Il joua un rôle sans doute déterminant, aux côtés de Valière, dans la crise qui secoua sa tendance en 1968 et qui se termina par l’exclusion des militants et des sympathisants de l’Organisation communiste internationaliste. Il dénonça, dans plusieurs articles consacrés à la grève générale de mai-juin, la prétention de cette organisation à détenir et à vouloir imposer aux autres composantes de la tendance une prétendue « vérité révolutionnaire » conforme à « l’orthodoxie marxiste ».
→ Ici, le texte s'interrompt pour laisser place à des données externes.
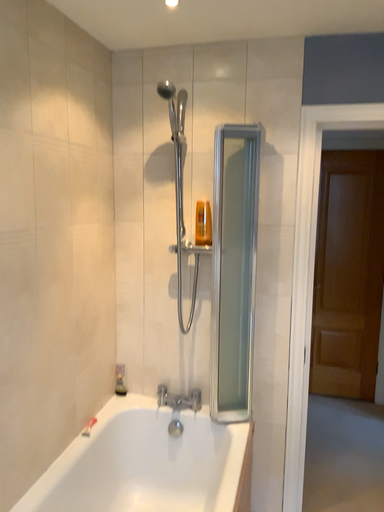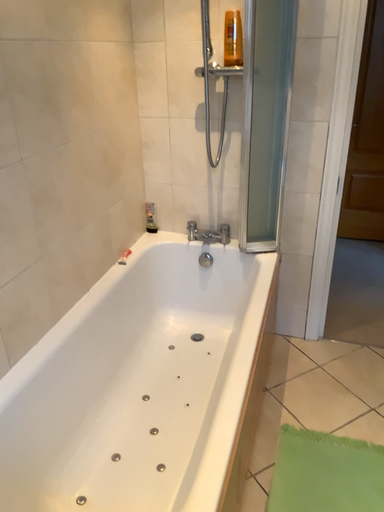 Question: How did the camera likely rotate when shooting the video?

Choices:
 (A) rotated downward
 (B) rotated upward

Answer: (A) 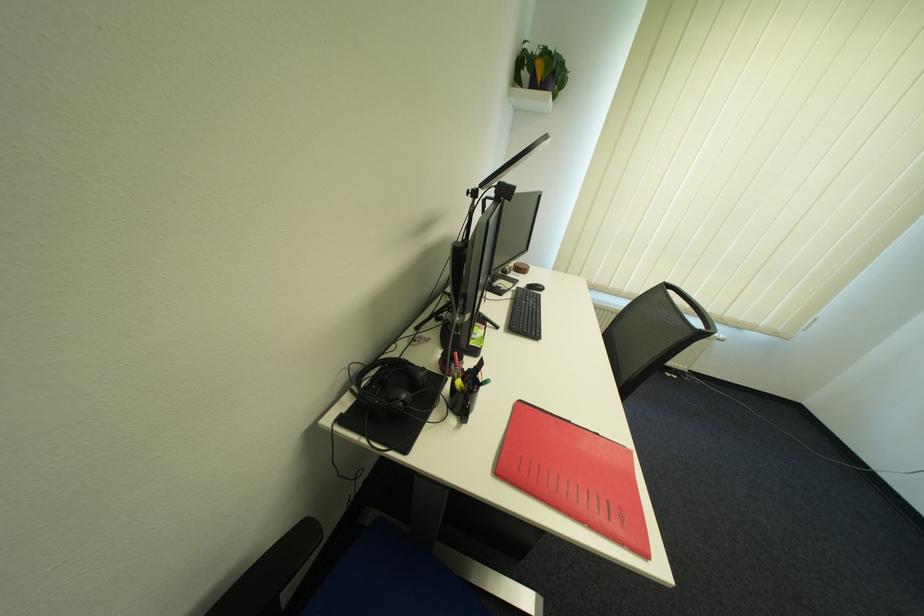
Henri Féraud prit sa retraite en 1969. La maladie l’empêcha de continuer à militer activement. Il fit pourtant encore partie de la liste « École émancipée » présentée aux élections à la CA nationale du SNES en 1971 en tant que retraité et candidat au secrétariat de catégorie des retraités. Il rédigea aussi en 1975, avec Henri Vidalenche, une brochure en hommage à Valière disparu l’année précédente.
Par Loïc Le Bars
ŒUVRE : Histoire de la Commune à Narbonne, Châteauroux, 1946. — Histoire de L’École émancipée 3, n° spécial, 1976, par Louis et Gabrielle Bouët, Maurice Dommanget, Henri Féraud. 28 p. — L’URSS et le socialisme, Cahiers de culture prolétarienne, 1971. — Notre ami Marcel Valière, militant syndicaliste révolutionnaire lutte de classe, supplément à L’École émancipée, 1975 (avec H. Vidalenche).
SOURCES : Arch. IRHSES. — Notice DBMOF par Jean Maitron et Claude Pennetier. — L’Ecole émancipée, L’Université syndicaliste, L’Enseignement public. — Notes d’Alain Dalançon, de Laurent Frajerman et de Jacques Girault.